Sur le plan industriel, la centralisation actuelle des acquisitions constitue un frein direct à la réactivité opérationnelle. Les chefs de corps doivent recouvrer une capacité d’achat autonome pour des équipements de contact. La piste d’une enveloppe de subsidiarité d’environ 100 000 euros par formation administrative, assortie de capacités d’adjudication directe, permettrait des achats sur étagère sans passer par les délais des programmes centralisés.

Le carcan normatif mérite également d’être revisité sans complaisance. Les phares du blindé Serval abaissés pour satisfaire des normes de sécurité routière, les certifications de vol du drone AAROK retardant son déploiement opérationnel : ces exemples illustrent une pathologie systémique où la norme civile s’applique aveuglément à du matériel de guerre. La Base Industrielle et Technologique de Défense (BITD) doit être incitée à concevoir des plateformes aux architectures ouvertes — une approche modulaire permettant l’intégration incrémentale de nouvelles briques technologiques tout au long du cycle de vie du matériel, sans refonte complète des systèmes.

Sans réserve de masse, le modèle reste lettre morte

Toute cette architecture matérielle repose sur un présupposé que le débat public esquive souvent : elle exige des hommes en nombre suffisant pour la servir. La réserve française actuelle — environ 40 000 réservistes opérationnels — est structurellement inadaptée à un engagement de haute intensité prolongé. La comparaison avec la Garde nationale américaine ou les réserves suédoises, intégrées dans la planification opérationnelle dès le temps de paix, est édifiante.

La transformation de la réserve française en une véritable Garde nationale constitue donc la condition de viabilité du modèle « high-low mix ». Cela suppose un investissement budgétaire dédié — 1 milliard d’euros constituent une estimation crédible pour amorcer une montée en puissance significative — alloué prioritairement à l’entraînement, à l’équipement des unités de réserve en matériels « Low » adaptés et à l’intégration doctrinale de ces forces dans les schémas d’engagement territoriaux. Sans cette masse humaine, la massification matérielle reste une construction intellectuelle sans corps d’armée pour la mettre en œuvre.

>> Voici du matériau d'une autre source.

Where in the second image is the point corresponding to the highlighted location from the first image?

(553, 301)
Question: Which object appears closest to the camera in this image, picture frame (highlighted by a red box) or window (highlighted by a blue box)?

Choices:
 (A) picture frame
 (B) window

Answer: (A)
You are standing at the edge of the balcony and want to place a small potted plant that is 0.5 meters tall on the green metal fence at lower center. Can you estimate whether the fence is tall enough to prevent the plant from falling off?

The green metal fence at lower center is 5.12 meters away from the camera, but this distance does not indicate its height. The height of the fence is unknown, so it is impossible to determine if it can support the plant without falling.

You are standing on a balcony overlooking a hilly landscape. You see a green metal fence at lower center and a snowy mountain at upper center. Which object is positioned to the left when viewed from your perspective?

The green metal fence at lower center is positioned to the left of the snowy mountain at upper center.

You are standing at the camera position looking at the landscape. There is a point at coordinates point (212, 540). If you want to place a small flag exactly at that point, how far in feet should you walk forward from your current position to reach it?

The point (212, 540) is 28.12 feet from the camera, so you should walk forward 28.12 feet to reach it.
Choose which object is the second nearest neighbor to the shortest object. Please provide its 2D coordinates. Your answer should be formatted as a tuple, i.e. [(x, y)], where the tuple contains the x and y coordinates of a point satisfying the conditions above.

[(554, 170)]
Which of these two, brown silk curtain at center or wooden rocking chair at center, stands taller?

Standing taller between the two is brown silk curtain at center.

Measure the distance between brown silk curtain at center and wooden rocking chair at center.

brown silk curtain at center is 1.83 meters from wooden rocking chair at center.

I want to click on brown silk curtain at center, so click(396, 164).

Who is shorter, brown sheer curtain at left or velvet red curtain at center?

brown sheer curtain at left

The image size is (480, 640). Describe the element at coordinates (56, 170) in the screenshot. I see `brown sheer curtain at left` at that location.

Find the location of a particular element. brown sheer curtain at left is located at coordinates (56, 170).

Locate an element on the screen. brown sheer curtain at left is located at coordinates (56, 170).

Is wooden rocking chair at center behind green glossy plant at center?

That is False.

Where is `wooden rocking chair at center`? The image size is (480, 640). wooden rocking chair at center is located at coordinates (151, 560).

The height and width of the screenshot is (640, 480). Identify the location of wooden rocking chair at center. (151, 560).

La France, pionnière d’un modèle de défense européen

Le « high-low mix » n’est pas une capitulation technologique ni une solution d’attente. C’est une rationalisation stratégique qui prend acte d’une réalité arithmétique : aucun budget de défense européen ne permettra d’aligner en nombre suffisant des équipements de haute technologie pour tenir un front de haute intensité dans la durée. La France, qui dispose d’une BITD intégrée et d’une doctrine opérationnelle reconnue, est en position de développer ce modèle et de l’exporter comme référence au sein de l’architecture de défense européenne en construction.

La question n’est plus de savoir si ce rééquilibrage est souhaitable. Les leçons ukrainiennes l’ont rendu inévitable. Il s’agit désormais de le conduire avec méthode, avant que l’urgence ne le rende incontrôlable.

Cet article s’appuie sur le rapport d’information parlementaire « Masse et haute technologie : quels équilibres pour les équipements militaires français ? », déposé en juin 2025 par les députés Thomas Gassilloud et Damien Girard.